Takie małe zło
Dzisiaj chcę Wam przedstawić produkt, który na prawdę fajnie się u mnie sprawdził, ale... no właśnie... czytajcie uważnie 😊
Opis produktu:
Szampon Isana Professional Repair Nutrition jest przeznaczony do włosów mocno zniszczonych, zmęczonych i słabych. Szampon odbudowujący zawiera kompleks odżywczo-regenerujący, dzięki któremu działa bardzo silnie i dogłębnie przenika aż do włókien włosowych. Szampon nawilża włosy i wzmacnia ich naturalną strukturę, jednocześnie ich nie obciążając. Łagodnie oczyszcza i wygładza uszkodzone powłoczki włosów. W efekcie zwiększa się połysk włosów i ich naturalną witalność. Szampon odżywczy i odbudowujący; zawiera wartościowy ekstrakt z ziaren owsa czarnego i prowitaminę B5; wykorzystuje technologię jonową dla zapobiegania "latającym włosom". Potrójny efekt formuły: zwiększa wytrzymałość włosów; wzmacnia włosy i zapewnia im zrównoważony poziom wilgotności.
Skład:
Aqua woda, Sodium Laureth Sulfate (detergent, substancja myjąca, odtłuszczająca, może podrażniać), Cocamidopropyl Betaine (związek chemiczny pozyskiwany z oleju kokosowego - myje, pieni się, działa łagodząco), Parfum zapach, Sodium Chloride (substancja polerująca, ścierająca, zagęszcza, może podrażniać), Panthenol (prowitamina B5 - nawilża, łagodzi podrażnienia, ułatwia gojenie), Polyquaternium-10 (pieni się, zwiększa poślizg, zagęszcza), Laurdimonium Hydroxypropyl Hydrolyzed Wheat Protein (proteiny zbożowe - zapobiega elektryzowaniu, wygładza, pogrubia, wypełnia uszkodzenia, ułatwia rozczesywanie, wzmacnia, nawilża, odżywia),
Avena Strigosa Seed Extract (ekstrakt z nasion owsa szorstkiego - nawilża, łagodzi stany zapalne), Lecithin (lecytyna - nawilża, wygładza, zmiękcza, odżywia), Glycerin (gliceryna - nawilża), Glycol Distearate (nawilża, zmiękcza, wygładza, odbudowuje warstwę lipidową skóry), Laureth-4 (składnik myjący, pianotwórczy, zapobiega elektryzowaniu), Citric Acid (kwas cytrynowy - naturalny konserwant), Linalool (zapach), Formic Acid (kwas mrówkowy - konserwant), Potassium Sorbate (konserwant), Phenoxyethanol (konserwant), Sodium Benzoate (konserwant), Benzoic Acid (konserwant).

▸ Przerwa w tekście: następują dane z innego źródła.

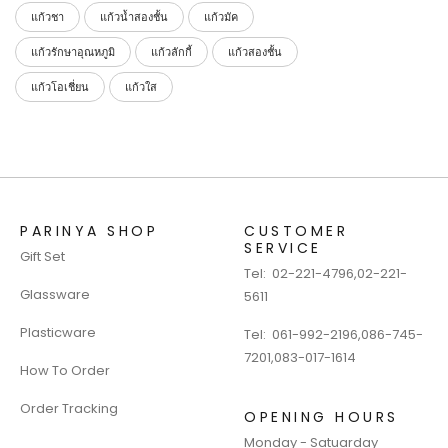
แก้วชา
แก้วน้ำสองชั้น
แก้วมัค
แก้วรักษาอุณหภูมิ
แก้วลักกี้
แก้วสองชั้น
แก้วโอเชี่ยน
แก้วใส
PARINYA SHOP
CUSTOMER
SERVICE
Gift Set
Tel:
02-221-4796
,
02-221-
Glassware
5611
Plasticware
Tel:
061-992-2196
,
086-745-
7201
,
083-017-1614
How To Order
Order Tracking
OPENING HOURS
Monday - Satuarday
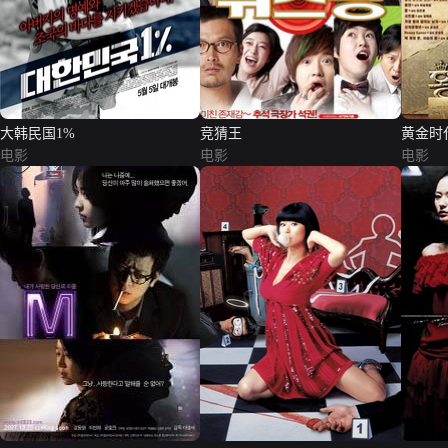
大韩民国1%
竞猜王
黄金时
电影
电影
电影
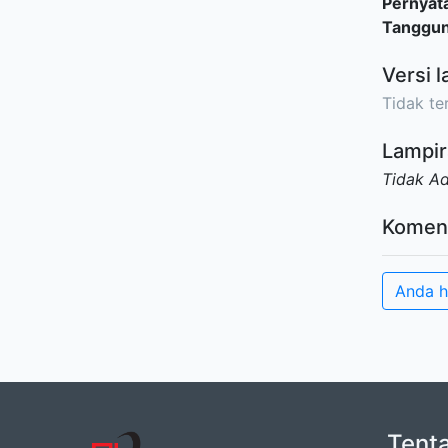
Pernyat
Tanggu
Versi l
Tidak ter
Lampir
Tidak A
Komen
Anda h
Tent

Opakowanie i konsystencja:
Szampon mieści się w złotej tubie zamykanej na zatrzask o pojemności 250 ml. Konsystencja jest gęsta, mleczna, lekko perłowa.
Moja opinia:
Produkt jest niesłychanie wydajny ! Używam go regularnie od 4 miesięcy i właśnie dobiłam do dna ! Niewielka ilość wystarczy by dokładnie umyć skórę głowy i włosy mojej długości. Bardzo dobrze się pieni, a dłonie gładko suną po kłaczkach. Ponadto pięknie pachnie i umila mi każdą chwilę spędzoną na myciu włosów ❤️.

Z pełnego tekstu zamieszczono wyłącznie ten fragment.